* Try it *
If a line in the entries contains the word "dönemde", list it.

----

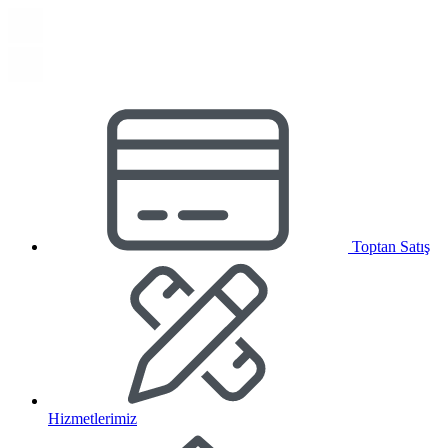
Toptan Satış
Hizmetlerimiz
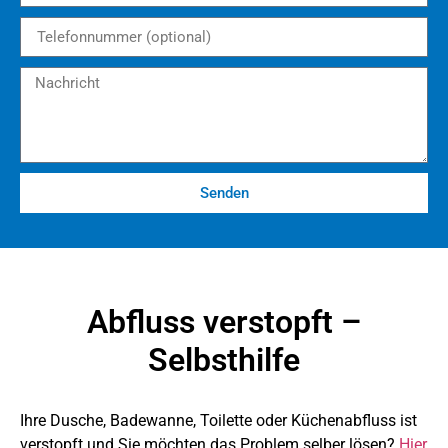
Senden
Abfluss verstopft –
Selbsthilfe
Ihre Dusche, Badewanne, Toilette oder Küchenabfluss ist
verstopft und Sie möchten das Problem selber lösen?
Hier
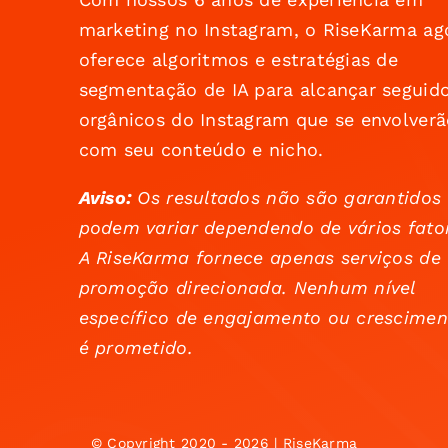
marketing no Instagram, o RiseKarma ag
oferece algoritmos e estratégias de
segmentação de IA para alcançar seguid
orgânicos do Instagram que se envolverã
com seu conteúdo e nicho.
Aviso:
Os resultados não são garantidos
podem variar dependendo de vários fato
A RiseKarma fornece apenas serviços de
promoção direcionada. Nenhum nível
específico de engajamento ou crescimen
é prometido.
© Copyright 2020 - 2026 | RiseKarma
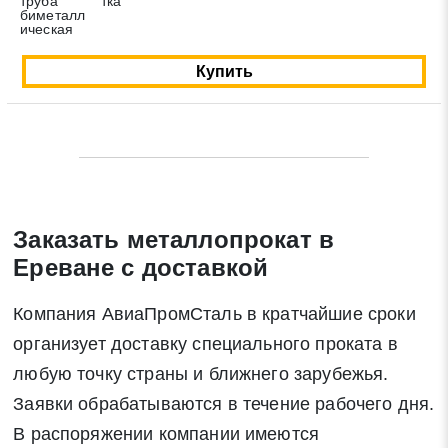
труба
тка
Закрыть
Поиск
биметалл
ическая
Купить
* - обязательные поля для заполнения
Отправить заявку
Нажимая на кнопку «Отправить заявку» Вы даете согласие
Заказать металлопрокат в
на обработку своих персональных данных в соответствии со
статьей 9 Федерального закона от 27 июля 2006 г. N 152-ФЗ
Ереване с доставкой
«О персональных данных», а также соглашаетесь на
информационную рассылку по средством e-mail или СМС
Компания АвиаПромСталь в кратчайшие сроки
организует доставку специального проката в
любую точку страны и ближнего зарубежья.
Заявки обрабатываются в течение рабочего дня.
В распоряжении компании имеются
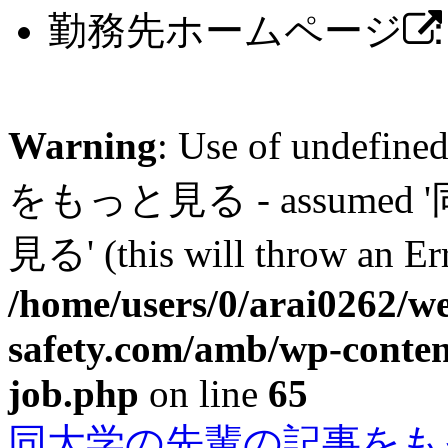
勤務先ホームページ
Warning
: Use of unde
をもっと見る - assum
見る' (this will throw an Err
/home/users/0/arai0262/w
safety.com/amb/wp-conten
job.php
on line
65
同大学の先輩の記事をも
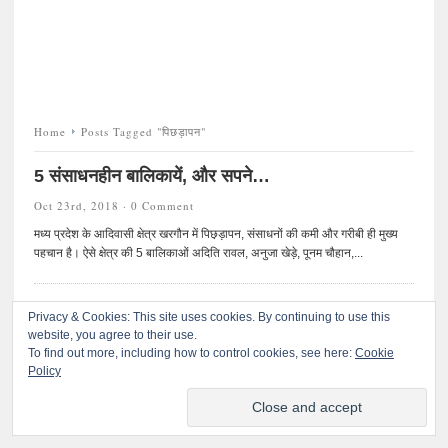
Home
Posts Tagged "पिछड़ापन"
5 संसाधनहीन बालिकायें, और सपने…
Oct 23rd, 2018 ·
0 Comment
मध्य प्रदेश के आदिवासी क्षेत्र खरगौन में पिछ़ड़ापन, संसाधनों की कमी और गरीबी ही मुख्य
पहचान है। ऐसे क्षेत्र की 5 बालिकाओं अदिति रावल, अनुजा खेड़े, पूनम चौहान,...
Privacy & Cookies: This site uses cookies. By continuing to use this
website, you agree to their use.
To find out more, including how to control cookies, see here:
©
प्रतिकार
. All rights reserved.
Cookie
Policy
© 2020 प्रतिकारः सर्वाधिकार सुरक्षित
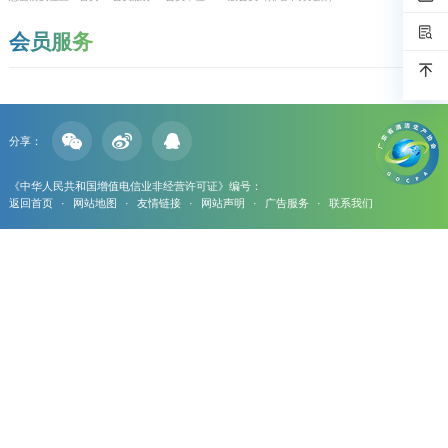
会员服务
分享：
《中华人民共和国增值电信业非经营许可证》编号：
返回首页
·
网站地图
·
友情链接
·
网站声明
·
广告服务
·
联系我们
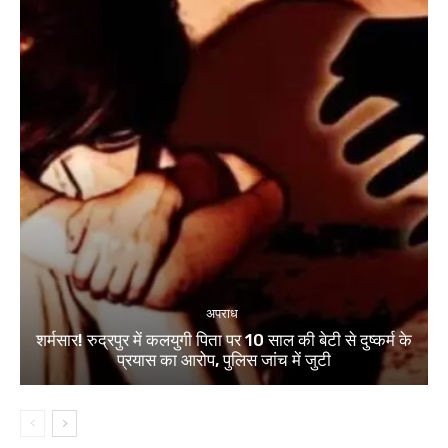
अपराध
शर्मसार! रुद्रपुर में कलयुगी पिता पर 10 साल की बेटी से दुष्कर्म के
प्रयास का आरोप, पुलिस जांच में जुटी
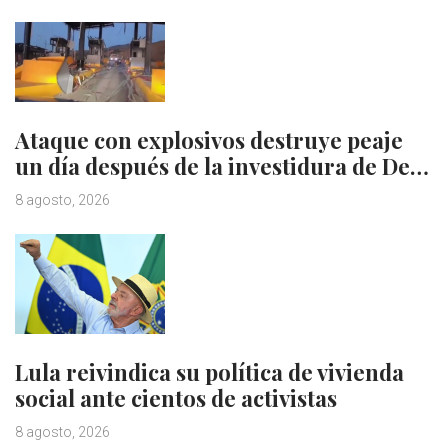
Ataque con explosivos destruye peaje
un día después de la investidura de De…
8 agosto, 2026
Lula reivindica su política de vivienda
social ante cientos de activistas
8 agosto, 2026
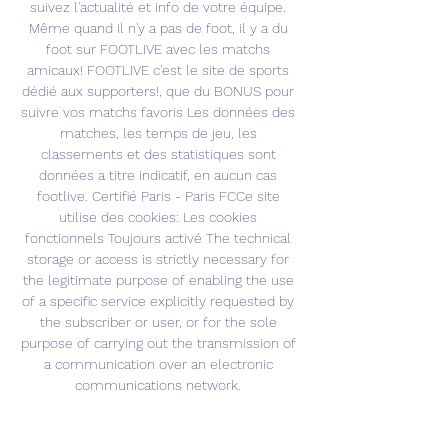
suivez l'actualité et info de votre équipe. 
Même quand il n'y a pas de foot, il y a du 
foot sur FOOTLIVE avec les matchs 
amicaux! FOOTLIVE c'est le site de sports 
dédié aux supporters!, que du BONUS pour 
suivre vos matchs favoris Les données des 
matches, les temps de jeu, les 
classements et des statistiques sont 
données a titre indicatif, en aucun cas 
footlive. Certifié Paris - Paris FCCe site 
utilise des cookies: Les cookies 
fonctionnels Toujours activé The technical 
storage or access is strictly necessary for 
the legitimate purpose of enabling the use 
of a specific service explicitly requested by 
the subscriber or user, or for the sole 
purpose of carrying out the transmission of 
a communication over an electronic 
communications network. 

Saïd Chabane, ex-président du club 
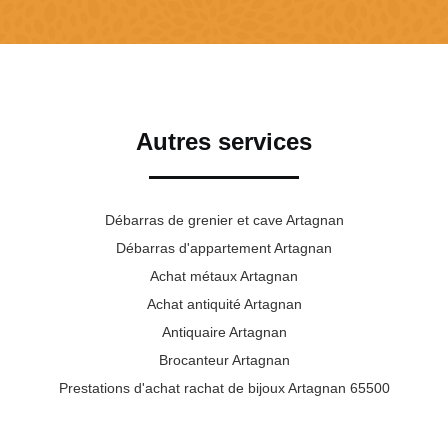
Autres services
Débarras de grenier et cave Artagnan
Débarras d'appartement Artagnan
Achat métaux Artagnan
Achat antiquité Artagnan
Antiquaire Artagnan
Brocanteur Artagnan
Prestations d'achat rachat de bijoux Artagnan 65500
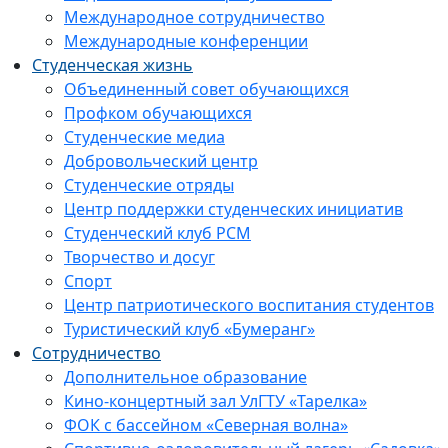
Международное сотрудничество
Международные конференции
Студенческая жизнь
Объединенный совет обучающихся
Профком обучающихся
Студенческие медиа
Добровольческий центр
Студенческие отряды
Центр поддержки студенческих инициатив
Студенческий клуб РСМ
Творчество и досуг
Спорт
Центр патриотического воспитания студентов
Туристический клуб «Бумеранг»
Сотрудничество
Дополнительное образование
Кино-концертный зал УлГТУ «Тарелка»
ФОК с бассейном «Северная волна»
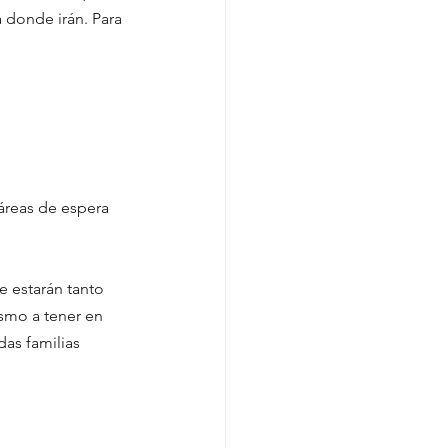
 donde irán. Para 
reas de espera 
 estarán tanto 
smo a tener en 
as familias 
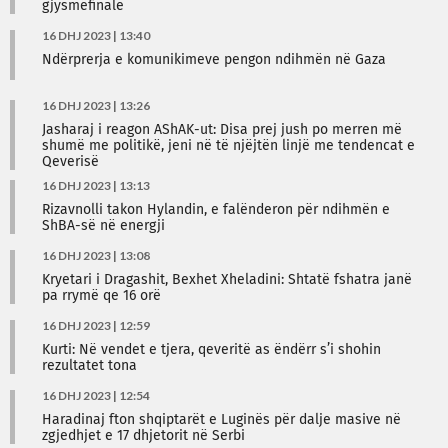
gjysmëfinale
16 DHJ 2023 | 13:40
Ndërprerja e komunikimeve pengon ndihmën në Gaza
16 DHJ 2023 | 13:26
Jasharaj i reagon AShAK-ut: Disa prej jush po merren më
shumë me politikë, jeni në të njëjtën linjë me tendencat e
Qeverisë
16 DHJ 2023 | 13:13
Rizavnolli takon Hylandin, e falënderon për ndihmën e
ShBA-së në energji
16 DHJ 2023 | 13:08
Kryetari i Dragashit, Bexhet Xheladini: Shtatë fshatra janë
pa rrymë qe 16 orë
16 DHJ 2023 | 12:59
Kurti: Në vendet e tjera, qeveritë as ëndërr s’i shohin
rezultatet tona
16 DHJ 2023 | 12:54
Haradinaj fton shqiptarët e Luginës për dalje masive në
zgjedhjet e 17 dhjetorit në Serbi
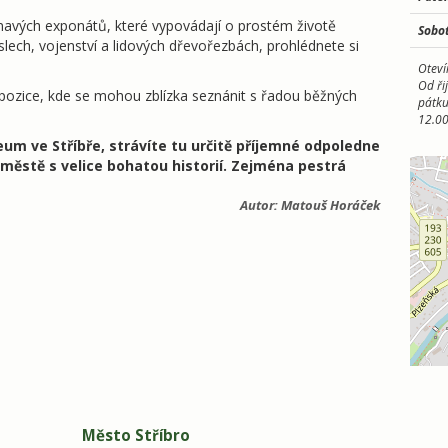
avých exponátů, které vypovádají o prostém životě
Sobo
slech, vojenství a lidových dřevořezbách, prohlédnete si
Oteví
Od ři
xpozice, kde se mohou zblízka seznánit s řadou běžných
pátku
12.00
m ve Stříbře, strávíte tu určitě příjemné odpoledne
městě s velice bohatou historií. Zejména pestrá
Autor:
Matouš Horáček
Město Stříbro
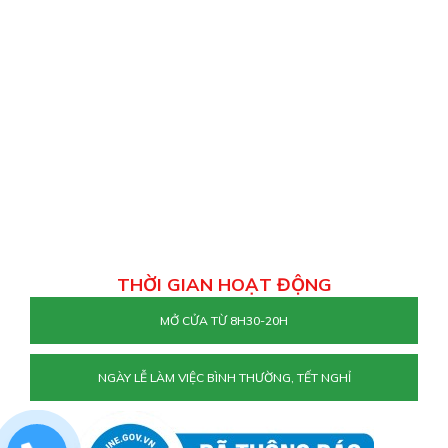
THỜI GIAN HOẠT ĐỘNG
MỞ CỬA TỪ 8H30-20H
NGÀY LỄ LÀM VIỆC BÌNH THƯỜNG, TẾT NGHỈ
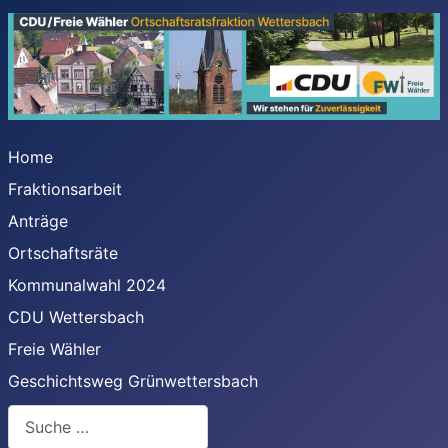
Home
Fraktionsarbeit
Anträge
Ortschaftsräte
Kommunalwahl 2024
CDU Wettersbach
Freie Wähler
Geschichtsweg Grünwettersbach
Suchen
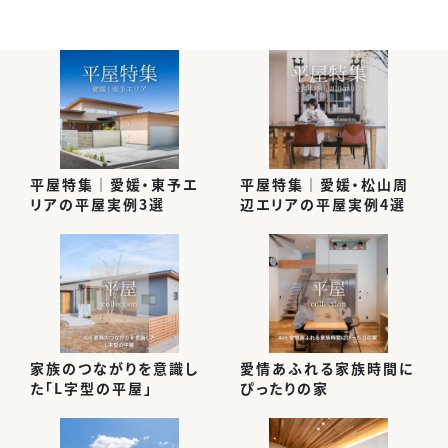
平屋特集｜愛媛・東予エ
平屋特集｜愛媛・松山周
リアの平屋実例3選
辺エリアの平屋実例4選
家族のつながりを意識し
愛情あふれる家族時間に
た「L字型の平屋」
ぴったりの家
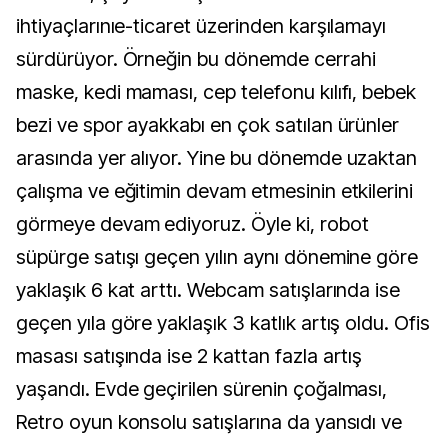
ihtiyaçlarınıe-ticaret üzerinden karşılamayı
sürdürüyor. Örneğin bu dönemde cerrahi
maske, kedi maması, cep telefonu kılıfı, bebek
bezi ve spor ayakkabı en çok satılan ürünler
arasında yer alıyor. Yine bu dönemde uzaktan
çalışma ve eğitimin devam etmesinin etkilerini
görmeye devam ediyoruz. Öyle ki, robot
süpürge satışı geçen yılın aynı dönemine göre
yaklaşık 6 kat arttı. Webcam satışlarında ise
geçen yıla göre yaklaşık 3 katlık artış oldu. Ofis
masası satışında ise 2 kattan fazla artış
yaşandı. Evde geçirilen sürenin çoğalması,
Retro oyun konsolu satışlarına da yansıdı ve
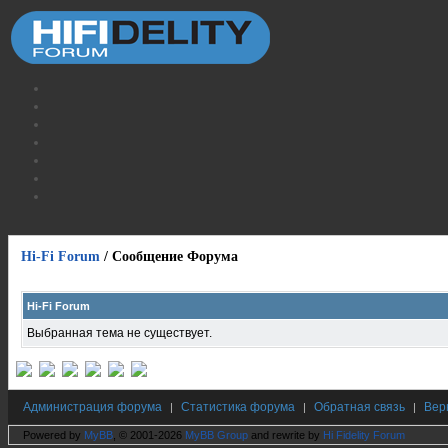
Hi-Fi Forum
/
Сообщение Форума
Hi-Fi Forum
Выбранная тема не существует.
Администрация форума
Статистика форума
Обратная связь
Вер
|
|
|
Powered by
MyBB
, © 2001-2026
MyBB Group
and rewrite by
Hi Fidelity Forum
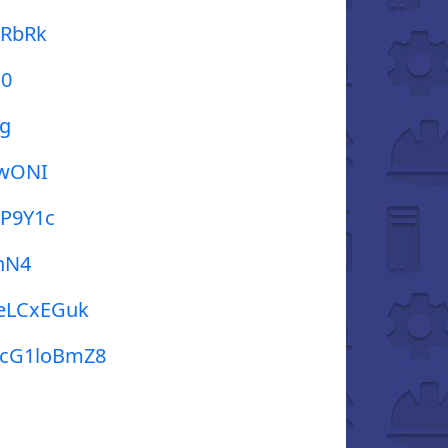
KRbRk
Q0
tg
qwONI
oP9Y1c
hN4
TeLCxEGuk
itcG1loBmZ8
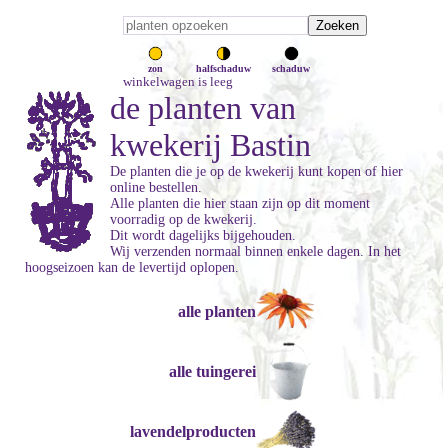
zon
halfschaduw
schaduw
winkelwagen is leeg
de planten van
kwekerij Bastin
De planten die je op de kwekerij kunt kopen of hier
online bestellen.
Alle planten die hier staan zijn op dit moment
voorradig op de kwekerij.
Dit wordt dagelijks bijgehouden.
Wij verzenden normaal binnen enkele dagen. In het
hoogseizoen kan de levertijd oplopen.
alle planten
alle tuingerei
lavendelproducten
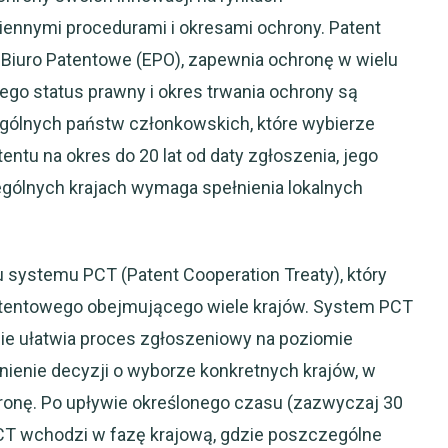
ennymi procedurami i okresami ochrony. Patent
e Biuro Patentowe (EPO), zapewnia ochronę w wielu
jego status prawny i okres trwania ochrony są
gólnych państw członkowskich, które wybierze
ntu na okres do 20 lat od daty zgłoszenia, jego
ególnych krajach wymaga spełnienia lokalnych
 systemu PCT (Patent Cooperation Treaty), który
atentowego obejmującego wiele krajów. System PCT
ynie ułatwia proces zgłoszeniowy na poziomie
enie decyzji o wyborze konkretnych krajów, w
onę. Po upływie określonego czasu (zazwyczaj 30
PCT wchodzi w fazę krajową, gdzie poszczególne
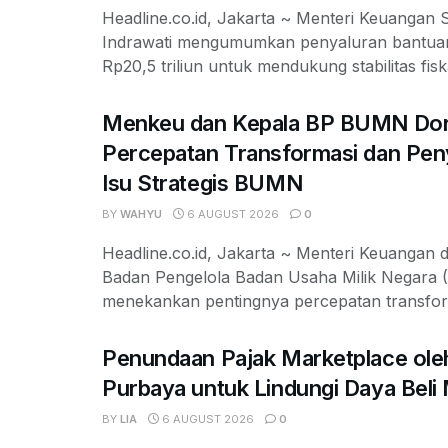
Headline.co.id, Jakarta ~ Menteri Keuangan S
Indrawati mengumumkan penyaluran bantua
Rp20,5 triliun untuk mendukung stabilitas fiska
Menkeu dan Kepala BP BUMN Do
Percepatan Transformasi dan Pen
Isu Strategis BUMN
BY
WAHYU
6 AUGUST 2026
0
Headline.co.id, Jakarta ~ Menteri Keuangan 
Badan Pengelola Badan Usaha Milik Negara
menekankan pentingnya percepatan transfo
Penundaan Pajak Marketplace ol
Purbaya untuk Lindungi Daya Beli
BY
LIA
6 AUGUST 2026
0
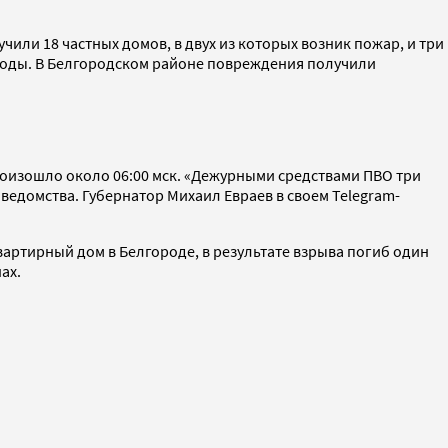
или 18 частных домов, в двух из которых возник пожар, и три
 воды. В Белгородском районе повреждения получили
роизошло около 06:00 мск. «Дежурными средствами ПВО три
едомства. Губернатор Михаил Евраев в своем Telegram-
артирный дом в Белгороде, в результате взрыва погиб один
ах.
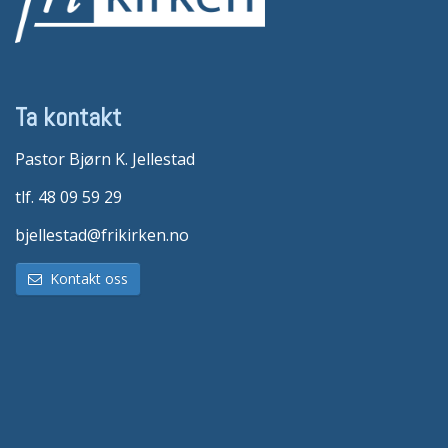
Ta kontakt
Pastor Bjørn K. Jellestad
tlf. 48 09 59 29
bjellestad@frikirken.no
Kontakt oss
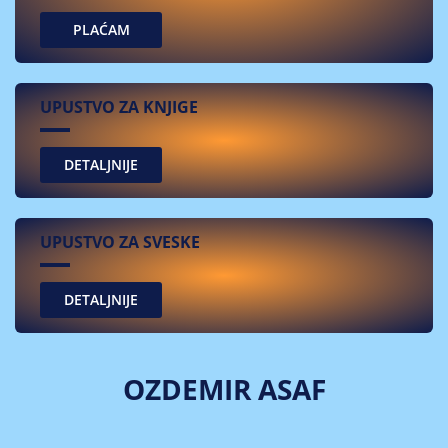
PLAĆAM
UPUSTVO ZA KNJIGE
UPUSTVO ZA SVESKE
OZDEMIR ASAF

----

* Expected answer *
sürdürüyor. Örneğin bu dönemde cerrahi
arasında yer alıyor. Yine bu dönemde uzaktan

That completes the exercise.